## How to complete this task
Below are some entries; can you quote all of them exactly?

(Stored records)

::::::::

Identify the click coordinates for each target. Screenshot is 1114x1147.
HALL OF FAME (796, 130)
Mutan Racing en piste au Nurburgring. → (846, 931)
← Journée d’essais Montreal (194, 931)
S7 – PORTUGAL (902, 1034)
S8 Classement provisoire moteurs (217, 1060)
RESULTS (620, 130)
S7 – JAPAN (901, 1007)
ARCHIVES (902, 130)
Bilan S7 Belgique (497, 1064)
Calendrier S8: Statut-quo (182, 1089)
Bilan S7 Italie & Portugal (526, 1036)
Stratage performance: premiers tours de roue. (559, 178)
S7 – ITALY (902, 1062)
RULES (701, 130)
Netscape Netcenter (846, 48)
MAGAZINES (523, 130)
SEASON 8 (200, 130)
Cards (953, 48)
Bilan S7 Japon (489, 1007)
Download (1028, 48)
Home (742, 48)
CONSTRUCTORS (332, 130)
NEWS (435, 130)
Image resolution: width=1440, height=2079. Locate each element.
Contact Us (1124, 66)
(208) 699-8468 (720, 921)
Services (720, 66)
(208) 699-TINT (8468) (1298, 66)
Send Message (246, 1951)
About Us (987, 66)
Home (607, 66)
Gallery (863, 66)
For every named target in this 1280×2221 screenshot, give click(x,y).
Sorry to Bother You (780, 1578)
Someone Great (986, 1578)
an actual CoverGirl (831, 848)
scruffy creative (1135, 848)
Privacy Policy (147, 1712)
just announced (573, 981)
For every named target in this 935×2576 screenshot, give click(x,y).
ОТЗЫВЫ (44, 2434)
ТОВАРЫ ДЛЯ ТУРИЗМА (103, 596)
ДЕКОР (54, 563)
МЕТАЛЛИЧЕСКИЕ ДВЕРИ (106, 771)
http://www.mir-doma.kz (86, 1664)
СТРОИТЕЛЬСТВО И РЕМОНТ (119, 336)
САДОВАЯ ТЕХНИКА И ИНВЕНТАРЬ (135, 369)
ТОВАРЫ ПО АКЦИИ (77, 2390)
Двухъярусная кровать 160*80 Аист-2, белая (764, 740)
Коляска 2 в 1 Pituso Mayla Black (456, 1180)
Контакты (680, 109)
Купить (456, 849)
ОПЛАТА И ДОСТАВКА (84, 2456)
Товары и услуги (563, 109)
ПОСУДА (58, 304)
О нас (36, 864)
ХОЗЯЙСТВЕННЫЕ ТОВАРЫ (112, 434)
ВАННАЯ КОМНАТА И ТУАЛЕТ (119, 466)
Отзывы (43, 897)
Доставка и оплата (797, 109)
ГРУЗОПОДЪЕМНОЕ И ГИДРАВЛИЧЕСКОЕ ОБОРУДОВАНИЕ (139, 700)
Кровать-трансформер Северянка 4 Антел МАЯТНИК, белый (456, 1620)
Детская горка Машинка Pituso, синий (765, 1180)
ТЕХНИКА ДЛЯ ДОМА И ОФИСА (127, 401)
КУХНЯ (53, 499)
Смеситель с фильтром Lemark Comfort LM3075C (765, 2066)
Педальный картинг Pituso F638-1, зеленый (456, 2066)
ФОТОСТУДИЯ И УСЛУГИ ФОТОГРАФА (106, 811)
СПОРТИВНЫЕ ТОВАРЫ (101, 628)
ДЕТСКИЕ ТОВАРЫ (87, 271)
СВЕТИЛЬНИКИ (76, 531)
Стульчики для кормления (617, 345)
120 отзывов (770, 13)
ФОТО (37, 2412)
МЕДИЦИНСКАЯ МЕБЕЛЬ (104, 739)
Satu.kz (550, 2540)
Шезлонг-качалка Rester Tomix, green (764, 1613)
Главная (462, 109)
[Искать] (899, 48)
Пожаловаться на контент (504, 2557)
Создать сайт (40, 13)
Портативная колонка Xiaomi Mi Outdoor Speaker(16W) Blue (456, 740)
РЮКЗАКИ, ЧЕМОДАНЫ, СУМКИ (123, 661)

::::::::

## Solution for this task
Identify the click coordinates for each target. Screenshot is 1114x1147.
HALL OF FAME (796, 130)
Mutan Racing en piste au Nurburgring. → (846, 931)
← Journée d’essais Montreal (194, 931)
S7 – PORTUGAL (902, 1034)
S8 Classement provisoire moteurs (217, 1060)
RESULTS (620, 130)
S7 – JAPAN (901, 1007)
ARCHIVES (902, 130)
Bilan S7 Belgique (497, 1064)
Calendrier S8: Statut-quo (182, 1089)
Bilan S7 Italie & Portugal (526, 1036)
Stratage performance: premiers tours de roue. (559, 178)
S7 – ITALY (902, 1062)
RULES (701, 130)
Netscape Netcenter (846, 48)
MAGAZINES (523, 130)
SEASON 8 (200, 130)
Cards (953, 48)
Bilan S7 Japon (489, 1007)
Download (1028, 48)
Home (742, 48)
CONSTRUCTORS (332, 130)
NEWS (435, 130)
Image resolution: width=1440, height=2079. Locate each element.
Contact Us (1124, 66)
(208) 699-8468 (720, 921)
Services (720, 66)
(208) 699-TINT (8468) (1298, 66)
Send Message (246, 1951)
About Us (987, 66)
Home (607, 66)
Gallery (863, 66)
For every named target in this 1280×2221 screenshot, give click(x,y).
Sorry to Bother You (780, 1578)
Someone Great (986, 1578)
an actual CoverGirl (831, 848)
scruffy creative (1135, 848)
Privacy Policy (147, 1712)
just announced (573, 981)
For every named target in this 935×2576 screenshot, give click(x,y).
ОТЗЫВЫ (44, 2434)
ТОВАРЫ ДЛЯ ТУРИЗМА (103, 596)
ДЕКОР (54, 563)
МЕТАЛЛИЧЕСКИЕ ДВЕРИ (106, 771)
http://www.mir-doma.kz (86, 1664)
СТРОИТЕЛЬСТВО И РЕМОНТ (119, 336)
САДОВАЯ ТЕХНИКА И ИНВЕНТАРЬ (135, 369)
ТОВАРЫ ПО АКЦИИ (77, 2390)
Двухъярусная кровать 160*80 Аист-2, белая (764, 740)
Коляска 2 в 1 Pituso Mayla Black (456, 1180)
Контакты (680, 109)
Купить (456, 849)
ОПЛАТА И ДОСТАВКА (84, 2456)
Товары и услуги (563, 109)
ПОСУДА (58, 304)
О нас (36, 864)
ХОЗЯЙСТВЕННЫЕ ТОВАРЫ (112, 434)
ВАННАЯ КОМНАТА И ТУАЛЕТ (119, 466)
Отзывы (43, 897)
Доставка и оплата (797, 109)
ГРУЗОПОДЪЕМНОЕ И ГИДРАВЛИЧЕСКОЕ ОБОРУДОВАНИЕ (139, 700)
Кровать-трансформер Северянка 4 Антел МАЯТНИК, белый (456, 1620)
Детская горка Машинка Pituso, синий (765, 1180)
ТЕХНИКА ДЛЯ ДОМА И ОФИСА (127, 401)
КУХНЯ (53, 499)
Смеситель с фильтром Lemark Comfort LM3075C (765, 2066)
Педальный картинг Pituso F638-1, зеленый (456, 2066)
ФОТОСТУДИЯ И УСЛУГИ ФОТОГРАФА (106, 811)
СПОРТИВНЫЕ ТОВАРЫ (101, 628)
ДЕТСКИЕ ТОВАРЫ (87, 271)
СВЕТИЛЬНИКИ (76, 531)
Стульчики для кормления (617, 345)
120 отзывов (770, 13)
ФОТО (37, 2412)
МЕДИЦИНСКАЯ МЕБЕЛЬ (104, 739)
Satu.kz (550, 2540)
Шезлонг-качалка Rester Tomix, green (764, 1613)
Главная (462, 109)
[Искать] (899, 48)
Пожаловаться на контент (504, 2557)
Создать сайт (40, 13)
Портативная колонка Xiaomi Mi Outdoor Speaker(16W) Blue (456, 740)
РЮКЗАКИ, ЧЕМОДАНЫ, СУМКИ (123, 661)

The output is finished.